Hot Code Loading: upgrading a running system

How the BEAM swaps a module's code underneath running processes without dropping a single call - the two-version rule, code:load_file, code_change, and the release machinery telephone switches demanded.

ErlangElixir

Most deployments look the same: stop the old process, start the new one, and apologise for the gap in between. Behind a load balancer you can hide that gap, but the program itself still dies and is reborn - open connections drop, in-memory state evaporates, anything mid-flight is lost.

The BEAM was built by people who could not accept that gap. A telephone exchange that drops calls during an upgrade is a telephone exchange that drops calls, and "we were deploying" is not an answer a phone company gives. So Erlang's runtime can do something genuinely rare: replace the code of a running module while processes are still executing it, with no stop, no restart, and no lost state. This is hot code loading, and it reaches surprisingly deep into how the VM is designed.

This article walks through the mechanism from the bottom up: how the BEAM holds two versions of a module at once, how a process crosses from old code to new, the kernel functions that drive it, the OTP code_change callback that migrates state, the full release-upgrade machinery built on top, and why telecom needed every bit of it.

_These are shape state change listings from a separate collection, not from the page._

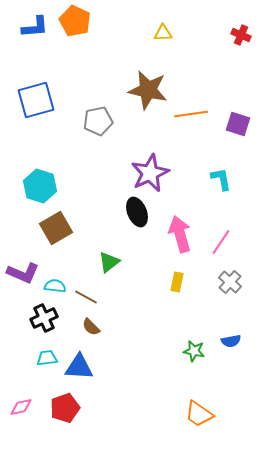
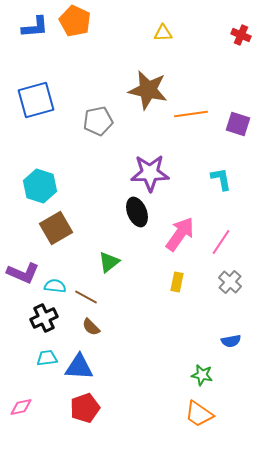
purple star: rotated 24 degrees clockwise
pink arrow: rotated 51 degrees clockwise
green star: moved 8 px right, 24 px down
red pentagon: moved 20 px right
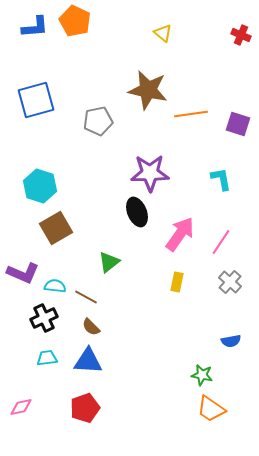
yellow triangle: rotated 42 degrees clockwise
blue triangle: moved 9 px right, 6 px up
orange trapezoid: moved 12 px right, 5 px up
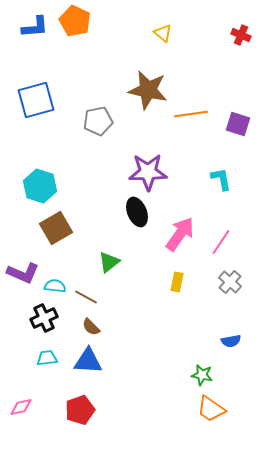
purple star: moved 2 px left, 1 px up
red pentagon: moved 5 px left, 2 px down
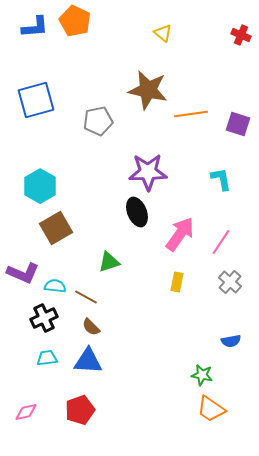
cyan hexagon: rotated 12 degrees clockwise
green triangle: rotated 20 degrees clockwise
pink diamond: moved 5 px right, 5 px down
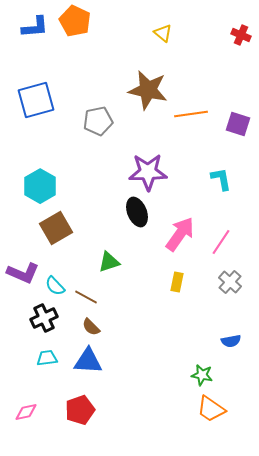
cyan semicircle: rotated 140 degrees counterclockwise
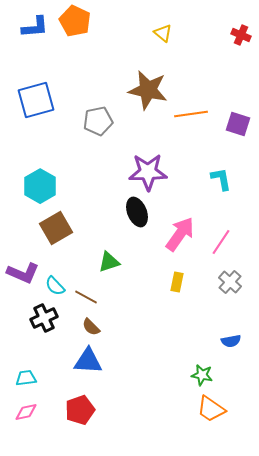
cyan trapezoid: moved 21 px left, 20 px down
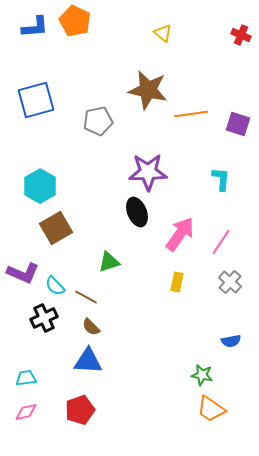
cyan L-shape: rotated 15 degrees clockwise
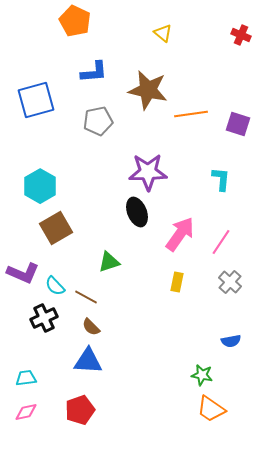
blue L-shape: moved 59 px right, 45 px down
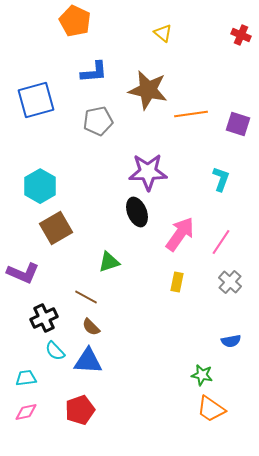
cyan L-shape: rotated 15 degrees clockwise
cyan semicircle: moved 65 px down
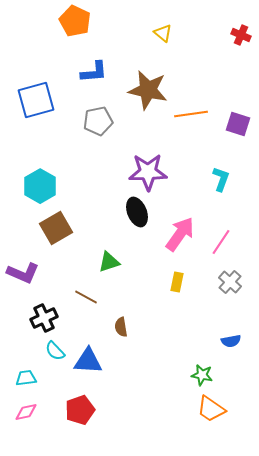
brown semicircle: moved 30 px right; rotated 36 degrees clockwise
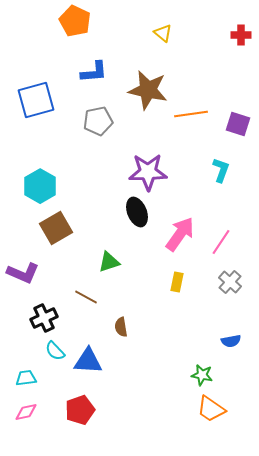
red cross: rotated 24 degrees counterclockwise
cyan L-shape: moved 9 px up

Why a phone switch can never stop

Start with the requirement, because it explains the whole design. In 1998 Ericsson shipped the AXD301, an ATM switch carrying over a million lines of Erlang (later more than two million). Its claim to fame was a reported availability of nine nines - 99.9999999% uptime, which works out to roughly 32 milliseconds of downtime per year.

You do not reach numbers like that by deploying carefully. You reach them by never taking the system down at all - including for the routine, constant business of fixing bugs and shipping features. A carrier-grade switch runs for years; in that time its software will be patched hundreds of times. If every patch meant a reboot, nine nines would be physically impossible. As Joe Armstrong put it, hot swapping - changing code without stopping the system - is a defining feature of the Erlang runtime, not an add-on. The requirement came first; the BEAM mechanism was reverse-engineered from "the switch must never go down."

That heritage is why hot code loading is built into the virtual machine rather than bolted on by a library. Every language on the BEAM inherits it for free.

The two-version rule

The foundation is a deceptively simple rule. For any given module, the BEAM keeps at most two versions loaded at once: a current version and an old version. Both are valid, and - this is the key part - both can run concurrently.

When you load a module the first time, it becomes current. Load it again and the previously current code is demoted to old; the freshly loaded code becomes the new current. Processes that were already executing inside the old code keep running there, undisturbed. New external calls resolve to the current version. Two generations of the same module coexist in memory, each serving the processes that belong to it.

            load v1                 load v2                 load v3
   (none) ─────────▶  current=v1 ─────────▶  current=v2 ─────────▶  current=v3
                                              old=v1                  old=v2
                                                              (v1 purged: any process
                                                               still in v1 is killed)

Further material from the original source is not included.